Solutions

1. Sorting

class Solution:
    def merge(self, nums1: List[int], m: int, nums2: List[int], n: int) -> None:
        """
        Do not return anything, modify nums1 in-place instead.
        """
        nums1[m:] = nums2[:n]
        nums1.sort()

Time & Space Complexity

Time complexity: $O((m + n) \log (m + n))$
Space complexity: $O(1)$ or $O(m + n)$ depending on the sorting algorithm.

Where $m$ and $n$ represent the number of elements in the arrays $nums1$ and $nums2$ , respectively.

2. Three Pointers With Extra Space

class Solution:
    def merge(self, nums1: List[int], m: int, nums2: List[int], n: int) -> None:
        """
        Do not return anything, modify nums1 in-place instead.
        """
        nums1_copy = nums1[:m]
        idx = 0
        i = j = 0
        while idx < m + n:
            if j >= n or (i < m and nums1_copy[i] <= nums2[j]):
                nums1[idx] = nums1_copy[i]
                i += 1
            else:
                nums1[idx] = nums2[j]
                j += 1
            idx += 1

Time & Space Complexity

Time complexity: $O(m + n)$
Space complexity: $O(m)$

Where $m$ and $n$ represent the number of elements in the arrays $nums1$ and $nums2$ , respectively.

3. Three Pointers Without Extra Space - I

class Solution:
    def merge(self, nums1: list[int], m: int, nums2: list[int], n: int) -> None:
        """
        Do not return anything, modify nums1 in-place instead.
        """
        last = m + n - 1

        # Merge in reverse order
        while m > 0 and n > 0:
            if nums1[m - 1] > nums2[n - 1]:
                nums1[last] = nums1[m - 1]
                m -= 1
            else:
                nums1[last] = nums2[n - 1]
                n -= 1
            last -= 1

        # Fill nums1 with leftover nums2 elements
        while n > 0:
            nums1[last] = nums2[n - 1]
            n -= 1
            last -= 1

Time & Space Complexity

Time complexity: $O(m + n)$
Space complexity: $O(1)$ extra space.

Where $m$ and $n$ represent the number of elements in the arrays $nums1$ and $nums2$ , respectively.

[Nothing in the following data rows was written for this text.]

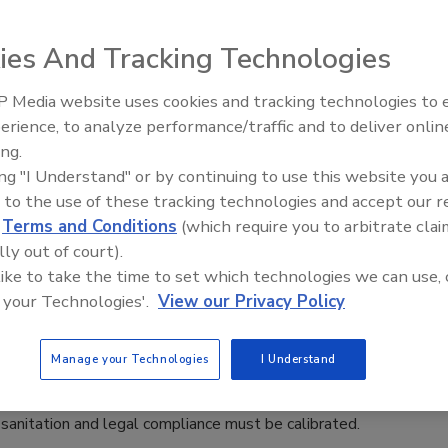
 that combines traditional aquaculture (raising aquatic
ies And Tracking Technologies
water) in a symbiotic environment.
 Media website uses cookies and tracking technologies to
erience, to analyze performance/traffic and to deliver onlin
Food Safety Five Ep. 35: Produce
 Strategies: Process Validation versus
ing.
Safety Science and Small Growers’
ing "I Understand" or by continuing to use this website you 
Perspectives
 to the use of these tracking technologies and accept our 
d
Terms and Conditions
(which require you to arbitrate clai
afety scientists that it is impossible to achieve food safety
lly out of court).
 like to take the time to set which technologies we can use, 
 your Technologies'.
View our Privacy Policy
ion Program
Manage your Technologies
I Understand
, sanitation and legal compliance must be calibrated.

4. Three Pointers Without Extra Space - II

class Solution:
    def merge(self, nums1: list[int], m: int, nums2: list[int], n: int) -> None:
        """
        Do not return anything, modify nums1 in-place instead.
        """
        last = m + n - 1
        i, j = m - 1, n - 1

        while j >= 0:
            if i >= 0 and nums1[i] > nums2[j]:
                nums1[last] = nums1[i]
                i -= 1
            else:
                nums1[last] = nums2[j]
                j -= 1

            last -= 1

Time & Space Complexity

Time complexity: $O(m + n)$
Space complexity: $O(1)$ extra space.

Where $m$ and $n$ represent the number of elements in the arrays $nums1$ and $nums2$ , respectively.